# [Problem requirements]
Keep every line in which "سماور" occurs and drop the rest of the data.

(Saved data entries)

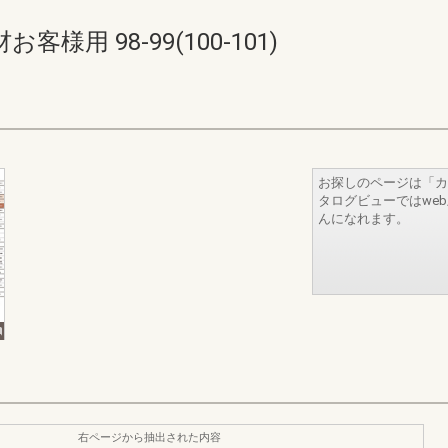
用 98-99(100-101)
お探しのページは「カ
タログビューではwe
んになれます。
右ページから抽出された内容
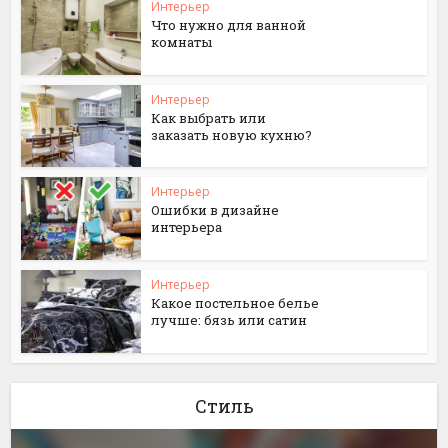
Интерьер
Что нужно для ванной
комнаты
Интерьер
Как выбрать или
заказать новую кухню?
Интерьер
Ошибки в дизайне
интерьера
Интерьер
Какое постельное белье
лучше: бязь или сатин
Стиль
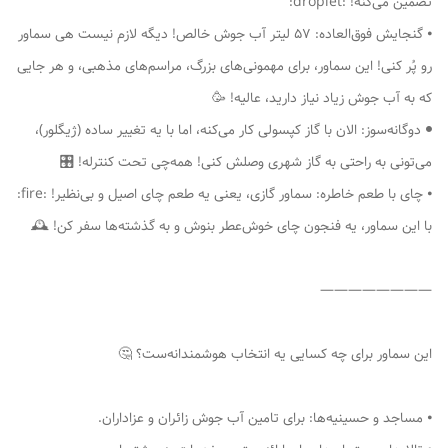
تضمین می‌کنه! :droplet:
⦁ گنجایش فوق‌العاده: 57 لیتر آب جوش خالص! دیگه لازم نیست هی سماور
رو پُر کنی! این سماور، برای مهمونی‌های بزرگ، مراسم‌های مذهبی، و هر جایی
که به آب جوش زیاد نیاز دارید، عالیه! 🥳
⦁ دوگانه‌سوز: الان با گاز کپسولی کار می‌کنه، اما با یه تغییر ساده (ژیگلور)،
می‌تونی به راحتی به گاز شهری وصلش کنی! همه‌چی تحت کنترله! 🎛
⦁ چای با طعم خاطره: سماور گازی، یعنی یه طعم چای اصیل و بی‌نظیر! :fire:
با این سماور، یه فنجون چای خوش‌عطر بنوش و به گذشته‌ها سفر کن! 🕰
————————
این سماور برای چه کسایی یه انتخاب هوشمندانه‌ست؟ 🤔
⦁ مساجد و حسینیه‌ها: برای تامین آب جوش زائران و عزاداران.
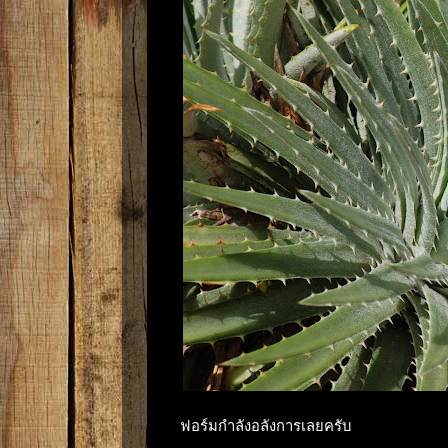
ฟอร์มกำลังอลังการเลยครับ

# [Solution for this exercise]
⦁ گنجایش فوق‌العاده: 57 لیتر آب جوش خالص! دیگه لازم نیست هی سماور
رو پُر کنی! این سماور، برای مهمونی‌های بزرگ، مراسم‌های مذهبی، و هر جایی
⦁ چای با طعم خاطره: سماور گازی، یعنی یه طعم چای اصیل و بی‌نظیر! :fire:
با این سماور، یه فنجون چای خوش‌عطر بنوش و به گذشته‌ها سفر کن! 🕰
این سماور برای چه کسایی یه انتخاب هوشمندانه‌ست؟ 🤔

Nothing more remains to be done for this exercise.